Needless to say, I chose to live as my authentic self everywhere and haven’t looked back. I believe that visibility is the first step in understanding and acceptance and can literally save lives. My identity as a gay man and as a conservationist are inseparable parts of who I am, and I’m proud of how the National Wildlife Federation’s commitment to Equity and Justice in all of its forms has grown to what it is today. We still have work to do, but I’m proud to help embody the truth that we’ll be most successful in our conservation work when we bring people together, diversify the people speaking up for wildlife, and support the interdependent needs of both people and wildlife.

Lisa Pohlmann

CEO, Natural Resources Council of Maine

It is a great pleasure to be focused on protecting the nature of Maine at this point in my advocacy career, because that is what drew me to live in Maine 40 years ago. I love camping, hiking, and kayaking all over the state, and I love the fantastic people I get to work with every day to change policies on climate change, clean air and water, and conservation. Our work is of the highest order now – and we need all kinds of people to get involved. I appreciate that as environmentalists, we are trying to do that more and more. Happy Pride!

Zach Evans

Senior Digital Campaigns Coordinator, National Wildlife Federation
As a teen, I spent many weekends camping with the Boy Scouts, volunteering for roadside cleanups, and working my first job maintaining a Land and Water Conservation Fund-supported neighborhood park. Despite my love of the outdoors and nascent understandings of my racial and queer identities, labels like “environmentalist” or “Latino” or “LGBTQ+” would have felt ill-fitting or uneasy. 

Since then, I have ‘come out’ as an adopted Latino kid with a loving multiracial family, and as an out and proud man of color. Now, as a digital content creator for a conservation organization, I bring my perspective to the stories I help tell on behalf of our nation’s wildlife, waters, and public lands. Labels that once seemed strange are now points of pride. From my journey to feeling comfortable in my own skin, I’ve learned the importance of meeting people where they are, the need to write to invite (and not exclude), and that many people don’t know (yet) that they’re conservationists at heart.

Levi Hahn

Social Media & Creative Services Manager, Natural Resources Council of Maine

In one form or another, my involvement with environmental efforts for the past 10 years seems like the most natural thing in the world – no pun intended. As a gay man, I’ve been given the unique opportunity to understand why it’s so important that we fight for the survival and rights of the beings and elements that can’t stand up for themselves. It’s a privilege to use my drive to help advocate for nature, its wildlife, the climate, and every thing and one living under the rainbow.

Julie Sibbing

Associate Vice President of Land Stewardship, National Wildlife Federation 

I didn’t discover myself until later in life, but have been extremely fortunate that when I came out as a lesbian, my family, friends and colleagues made the transition easy and most accepted me for who I am.

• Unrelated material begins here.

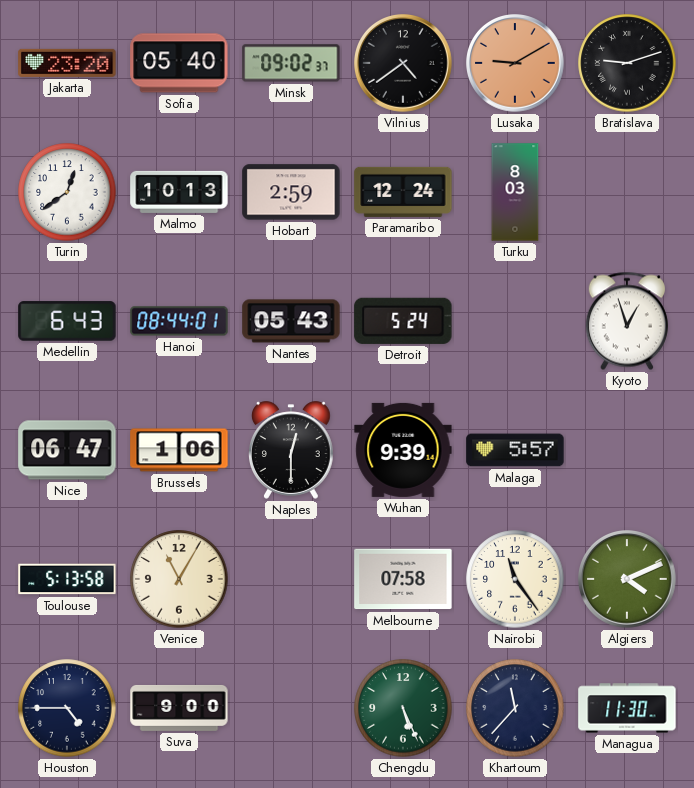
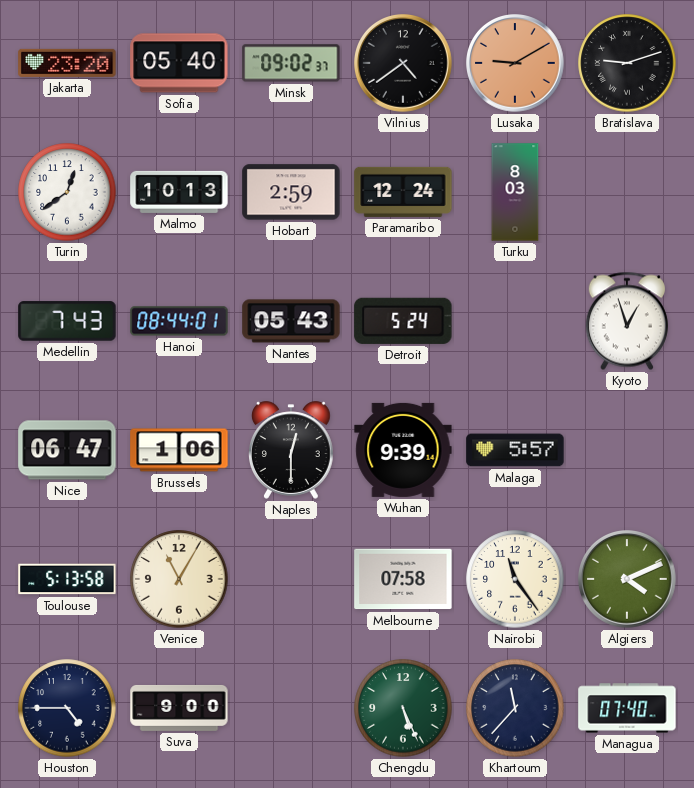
Medellin: 6:43 -> 7:43
Managua: 11:30 -> 07:40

My wife and I had our first date hiking in Shenandoah National Park and picnicking in Big Meadow.  We got engaged at Big Meadow a year later and were married outdoors surrounded by fall leaves the following year. We love to hike in all seasons, bike the C and O canal, and go camping. I am now blessed with four wonderful stepchildren and have enjoyed camping and hiking with them as well. Yard games on the front lawn have kept us sane during the pandemic. The outdoors is where we are happiest. I am so grateful to work at the National Wildlife Federation and to know my colleagues and our leadership accept me and my family. 

I was overjoyed by the Supreme Court decision this week and to know that those who work in less welcoming environments now won’t have to worry about their jobs if they want to be themselves.  

Julie (left) with her wife hiking. Credit: Julie Sibbing.

Finding pride in their work, LGBTQ+ folks at the National Wildlife Federation and across the globe are helping to increase the visibility of different identities in the fields of conservation and environmental advocacy.